Monday, August 12, 2013

Can You Not Just Let Me Be Mad God?!?

Do you ever get up in a "mood" some mornings?  I mean, things seem to just not go the way YOU had planned?  Well, that was me Sunday morning.  But it really started Saturday night.  

My sweet, hardworking husband has to get up and leave pretty early because he has over an hour drive to work so normally, we are in the bed pretty early Sunday through Thursday nights unless the girls have extracurricular activities (which the older they get, the more activities they seem to be a part of).  Anyway, so during the week, we are "early to bed, early to rise".  Although I am only  considered "part-time" (can anyone do ministry part-time?!?...not me), Sundays are my "busy" work day.  I am in the bed kind of early on Saturday nights most of the time (except for football season because who can sleep when there's an SEC team to watch, right?).  

As I'm laying there trying to dose off, the TV is still on and my man is watching some western and I promise you, the cowboy has to have a machine gun because I have never heard so much rapid shooting on a western in my life!  I lay there, becoming irritated.  The more gunfire I hear, the more angry I get.  By this time, it's after 10 and I'm just wanting to drift off but no, I've already got myself worked up. So I sit up in bed and ask my man to pass the Advil PM. I pop two of those suckers and think about heading for the couch but know I really don't need to do that so I lay my head back down on my pillow.  Thankfully, the western winds down and the TV is off in 10 minutes and I'm off to la-la-land!

I am usually an early riser so I can spend some quiet time with God before I get busy with my day but because I had taken two PM's so late, I didn't wake up early enough and you can guess where that sent me...on my little pity party mad spree again.  First I got mad because I am ALWAYS up on Sundays before my family but lo and behold not only did my man have to wake me up, my youngest was already up and in the shower!

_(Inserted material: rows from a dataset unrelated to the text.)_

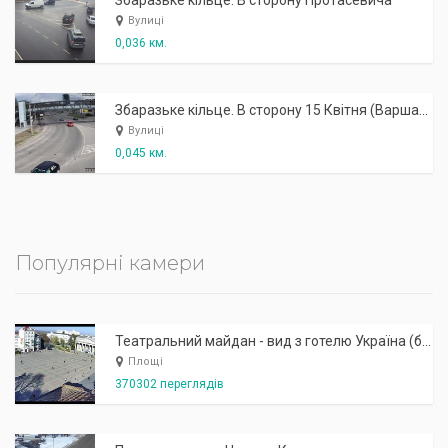
Збаразьке кільце. В сторону Протасевича
Вулиці
0,036 км.
Збаразьке кільце. В сторону 15 Квітня (Варшавський міст)
Вулиці
0,045 км.
Популярні камери
Театральний майдан - вид з готелю Україна (бульв.Шевченка, 23)
Площі
370302 переглядів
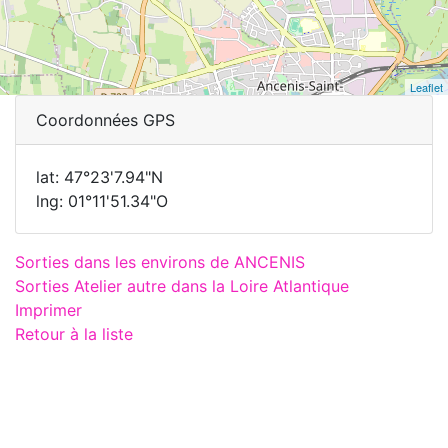
Leaflet
Coordonnées GPS
lat: 47°23'7.94"N
lng: 01°11'51.34"O
Sorties dans les environs de ANCENIS
Sorties Atelier autre dans la Loire Atlantique
Imprimer
Retour à la liste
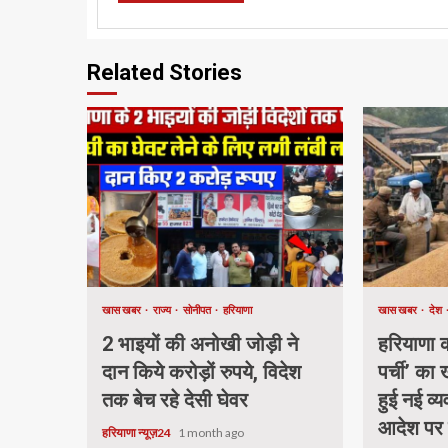
Related Stories
खास खबर
राज्य
सोनीपत
हरियाणा
खास खबर
देश
2 भाइयों की अनोखी जोड़ी ने
हरियाणा की
दान किये करोड़ों रुपये, विदेश
पर्ची’ का
तक बेच रहे देसी घेवर
हुई नई व्य
आदेश पर
हरियाणा न्यूज़24
1 month ago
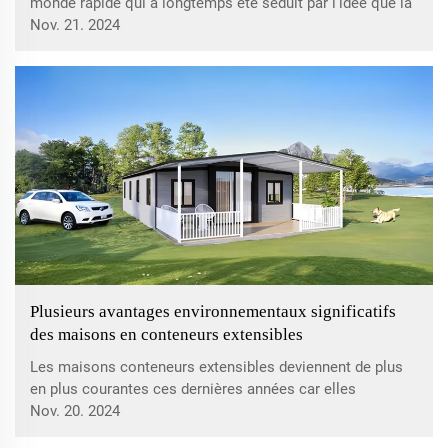
monde rapide qui a longtemps été séduit par l'idée que la
nature était inconfortable et que la commodité numérique
Nov. 21. 2024
régnait en maître, la Tiny House UVO Apple Cabin
représente une évasion urbaine vers...
Plusieurs avantages environnementaux significatifs
des maisons en conteneurs extensibles
Les maisons conteneurs extensibles deviennent de plus
en plus courantes ces dernières années car elles
présentent de nombreux avantages en ce qui concerne le
Nov. 20. 2024
développement durable. Beaucoup d'entre elles sont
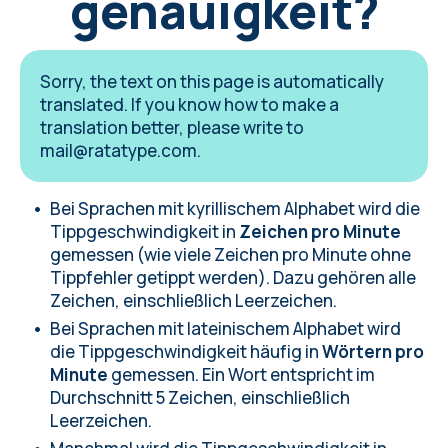
genauigkeit?
Sorry, the text on this page is automatically
translated. If you know how to make a
translation better, please write to
mail@ratatype.com
.
Bei Sprachen mit kyrillischem Alphabet wird die
Tippgeschwindigkeit in
Zeichen pro Minute
gemessen (wie viele Zeichen pro Minute ohne
Tippfehler getippt werden). Dazu gehören alle
Zeichen, einschließlich Leerzeichen.
Bei Sprachen mit lateinischem Alphabet wird
die Tippgeschwindigkeit häufig in
Wörtern pro
Minute
gemessen. Ein Wort entspricht im
Durchschnitt 5 Zeichen, einschließlich
Leerzeichen.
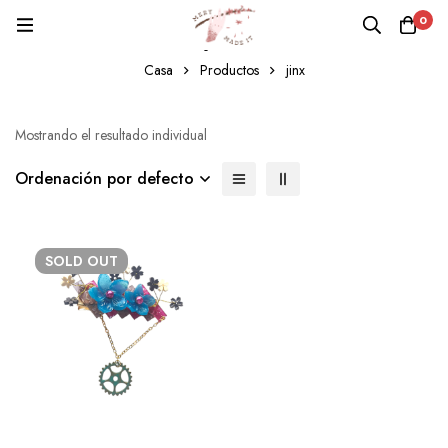
0
jinx
Casa
Productos
jinx
Mostrando el resultado individual
Ordenación por defecto
SOLD
OUT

Fuming, I went to the kitchen, made my coffee and went to the front porch to drink it and try to "chill".  After finishing my coffee, I came back inside to find my oldest child in the shower and that just about sent me over the edge!  Why in the WORLD were they showering on Sunday morning when they had both showered Saturday night because they know I have to shower on Sunday mornings and if we all shower, there's not enough hot water (do you understand why I'm so irritated)?!?  So I go get in the shower (already KNOWING there's not going to be enough hot water) and guess what, there's ENOUGH hot water and then some.  Already mad and irritated, I'm CERTAIN I'm going to be late to church because my schedule has been compromised so I have the "I don't care" mood going on with a little sarcasm thrown in there too.  As I'm getting ready, I decide to play a podcast of one of Joyce Meyer's teachings and you'll never guess what it was on..."Getting Your Day Started Right". Really God?!?  I mean REALLY?!?  

So apparently God has "my number" because with all the turmoil and anger and smart remarks I had thought and said, I am ready for church with 15 minutes to spare...only God can make that happen.  

I exit the bathroom and head to my jewelry box and hear, "you sure do look nice" from my man who is watching television.  "Thank you," I reply.  Then it was like God "cleared His throat" and in my mind, I'm like 'what now God?'  'Don't you think you need to apologize for being a little rude and hateful?' God said.  So I went to my man, put my arms around his neck and gave him a big ol hug and apologized for being a butt.  As my kids made their way into the kitchen, I apologized to them too because it was ME causing the turmoil and discord.  

Sometimes we act in ways we KNOW better than to act don't we? And as bad as I wanted to be mad, God wouldn't let it overcome me.  I don't know if someone was praying for me or what, but yesterday morning, God won and for that, I'm thankful!